In this general chaos, native was conceived as a new mantra that is now sold to advertisers, but not as a marked paid article. Thus it becomes fraud and racketeering. It’s a racket in terms of: pay me if you want me to write nicely about you. Today, the media can destroy a company or individual by false reporting without suffering any punishment. In court, they simply cite an ‘anonymous’ source of information for their report, and that’s the end of the story. So says the law. The law gives the media the opportunity to behave the way they behave. Today you can’t sue the media for a lie that destroyed your company or you personally, and thus return the favour if your claims are proven. That’s just not the law.
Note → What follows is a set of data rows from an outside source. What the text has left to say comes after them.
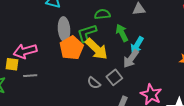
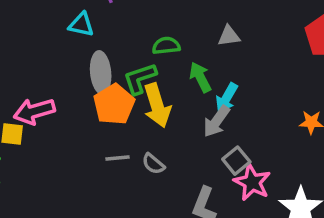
yellow arrow: (97, 49) -> (157, 105), turned 30
gray line: (30, 76) -> (118, 158), moved
gray square: (114, 77) -> (236, 161), moved

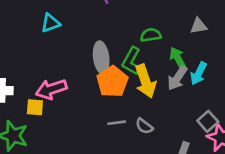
cyan triangle: (81, 25) -> (51, 23), moved, turned -30
green L-shape: (140, 78) -> (131, 61), turned -40
gray arrow: (216, 121) -> (177, 78), moved

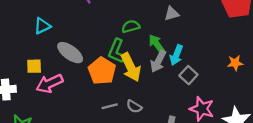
gray ellipse: (101, 57) -> (70, 53), moved, turned -40
yellow square: (35, 107) -> (34, 66), moved
gray square: (208, 121) -> (188, 75), moved

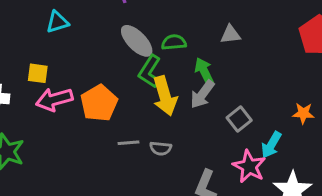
gray ellipse: (70, 53) -> (137, 41), moved
cyan arrow: (176, 55) -> (271, 145), moved
orange pentagon: (102, 71) -> (99, 103), moved
gray semicircle: (134, 106) -> (161, 148), turned -35

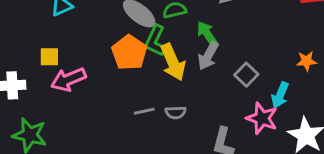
orange pentagon: (99, 103) -> (129, 53), moved

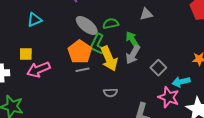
cyan arrow: (280, 95) -> (181, 82), turned 54
gray line: (144, 111) -> (82, 70), moved

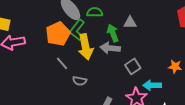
gray triangle: (146, 14) -> (130, 23), moved
gray arrow: (133, 55) -> (110, 48), turned 54
gray line: (82, 70) -> (62, 63), moved, turned 48

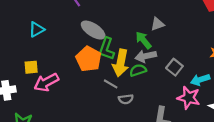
green semicircle: (95, 12) -> (138, 70), moved
yellow arrow: (86, 47) -> (121, 63), turned 40
gray line: (62, 63) -> (111, 84), moved

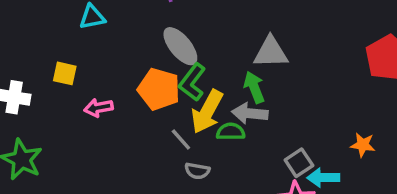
gray triangle: (157, 24) -> (271, 52), moved, size x1.5
orange pentagon: (89, 59) -> (159, 89), turned -30
gray square: (174, 67) -> (299, 163), moved
pink arrow: (46, 82) -> (98, 108), moved, size x0.7

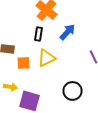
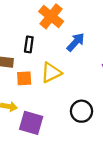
black rectangle: (38, 34) -> (29, 44), moved

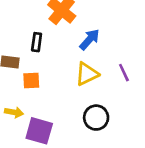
yellow triangle: (51, 73) -> (87, 74), moved

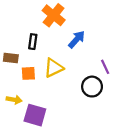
yellow triangle: (87, 74) -> (54, 68), moved
black circle: (96, 118) -> (92, 87), moved

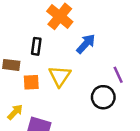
yellow triangle: (54, 68) -> (60, 76), turned -30
yellow arrow: (14, 100) -> (15, 112), turned -56

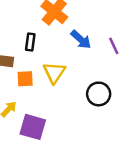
blue arrow: (86, 44) -> (81, 40), turned 90
purple line: (118, 75) -> (114, 46), moved

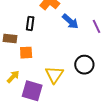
yellow triangle: (54, 72) -> (54, 75), moved

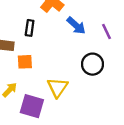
black circle: (84, 65) -> (93, 64), moved

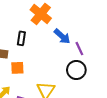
purple line: (106, 31) -> (79, 49), moved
In order for native to ’emerge’ with a label that would show that it’s a paid article, at least two conditions must be met. That the text is good and that it was written by a relevant author, someone I trust. These days native texts are not well-written, they are classic ads written with the concept “me, only me and no one like me” and are written by anonymous people, mostly juniors in the agency because no serious person wants to do it. And that’s why native hides under the guise of regular articles, without the ‘paid’ label. That’s why it’s not read. That’s why it’s a lie and money out the window.
And that’s why my message is still: If you have a good article that’s in line with our concept, we’ll publish it for free, if not, there’s no money in the world that could pay for it to be published. If we tell you that you have to pay, it means that we don’t want to publish it, we just don’t want to tell you that so harshly. If you accept to pay… well, we’ll just have to tell you then.